Perfect for an after school snack, lunch box or finger food, these potato samosas are packed full of goodness and flavour. If you're lucky enough to have any leftover, they freeze beautifully.
- 1 1/2 cup (225g) plain (all-purpose) flour
- 1 tablespoon ghee
- 1 tablespoon cumin seeds
- 1/2 cup (125ml) warm water, approximately vegetable oil, for deep-frying
- 125 gram coliban potatoes, chopped finely
- 1 teaspoon ghee
- 1/2 brown onion (40g), chopped finely
- 1 clove garlic, crushed
- 1/2 fresh large green chilli, chopped finely
- 1 teaspoon grated fresh ginger
- 1/4 teaspoon each coriander seeds and cumin seeds
- 1/2 teaspoon garam masala
- 1 tablespoon finely chopped fresh coriander (cilantro)
- 1 teaspoon lemon juice
- 1Place flour in medium bowl; rub in ghee. Add seeds; gradually stir in enough of the water to make a firm dough. Knead on floured surface until smooth and elastic, enclose with plastic wrap; refrigerate 30 minutes
- 2For the filling, boil, steam or microwave potato until just tender; drain. Mash half the potato in small bowl. Melt ghee in medium saucepan; cook onion, garlic, chilli, ginger, seeds and garam masala, stirring, until onion softens. Stir in coriander, juice and both mashed and chopped potato.

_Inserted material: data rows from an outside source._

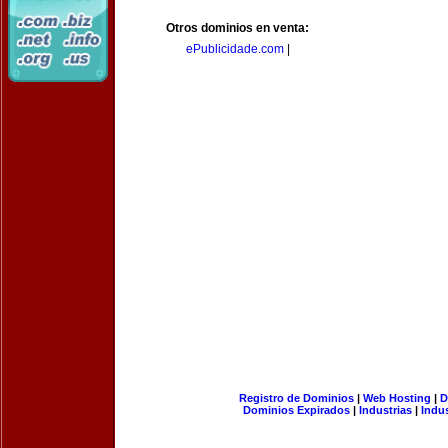
Otros dominios en venta:
ePublicidade.com
|
Registro de Dominios
|
Web Hosting
|
D
Dominios Expirados
|
Industrias
|
Indu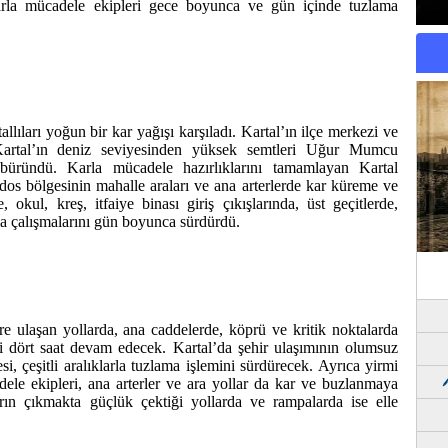
karla mücadele ekipleri gece boyunca ve gün içinde tuzlama
llıları yoğun bir kar yağışı karşıladı. Kartal’ın ilçe merkezi ve
 Kartal’ın deniz seviyesinden yüksek semtleri Uğur Mumcu
üründü. Karla mücadele hazırlıklarını tamamlayan Kartal
s bölgesinin mahalle araları ve ana arterlerde kar küreme ve
 okul, kreş, itfaiye binası giriş çıkışlarında, üst geçitlerde,
a çalışmalarını gün boyunca sürdürdü.
ere ulaşan yollarda, ana caddelerde, köprü ve kritik noktalarda
mi dört saat devam edecek. Kartal’da şehir ulaşımının olumsuz
, çeşitli aralıklarla tuzlama işlemini sürdürecek. Ayrıca yirmi
ele ekipleri, ana arterler ve ara yollar da kar ve buzlanmaya
rın çıkmakta güçlük çektiği yollarda ve rampalarda ise elle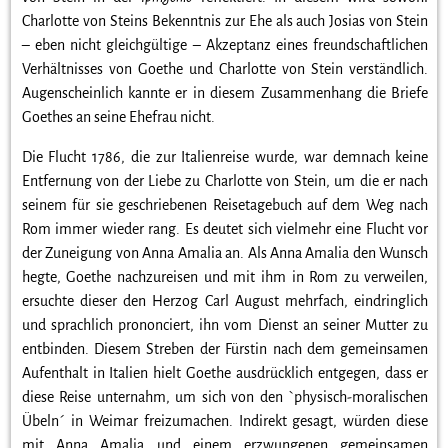
Charlotte von Steins Bekenntnis zur Ehe als auch Josias von Stein
– eben nicht gleichgültige – Akzeptanz eines freundschaftlichen
Verhältnisses von Goethe und Charlotte von Stein verständlich.
Augenscheinlich kannte er in diesem Zusammenhang die Briefe
Goethes an seine Ehefrau nicht.
Die Flucht 1786, die zur Italienreise wurde, war demnach keine
Entfernung von der Liebe zu Charlotte von Stein, um die er nach
seinem für sie geschriebenen Reisetagebuch auf dem Weg nach
Rom immer wieder rang. Es deutet sich vielmehr eine Flucht vor
der Zuneigung von Anna Amalia an. Als Anna Amalia den Wunsch
hegte, Goethe nachzureisen und mit ihm in Rom zu verweilen,
ersuchte dieser den Herzog Carl August mehrfach, eindringlich
und sprachlich prononciert, ihn vom Dienst an seiner Mutter zu
entbinden. Diesem Streben der Fürstin nach dem gemeinsamen
Aufenthalt in Italien hielt Goethe ausdrücklich entgegen, dass er
diese Reise unternahm, um sich von den `physisch-moralischen
Übeln´ in Weimar freizumachen. Indirekt gesagt, würden diese
mit Anna Amalia und einem erzwungenen gemeinsamen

- 3Roll dough on floured surface until 3mm (¹/8-inch) thick. Using 8cm (3¼-inch) cutter, cut 28 rounds from dough. Place level teaspoons of cold filling in centre of each round; brush around edge of rounds with water, press together to enclose filling.
- 4Heat oil in large saucepan; deep-fry samosas, in batches, until browned and crisp. Drain on absorbent paper.
You could also use nicola or pink-eye potatoes for this recipe.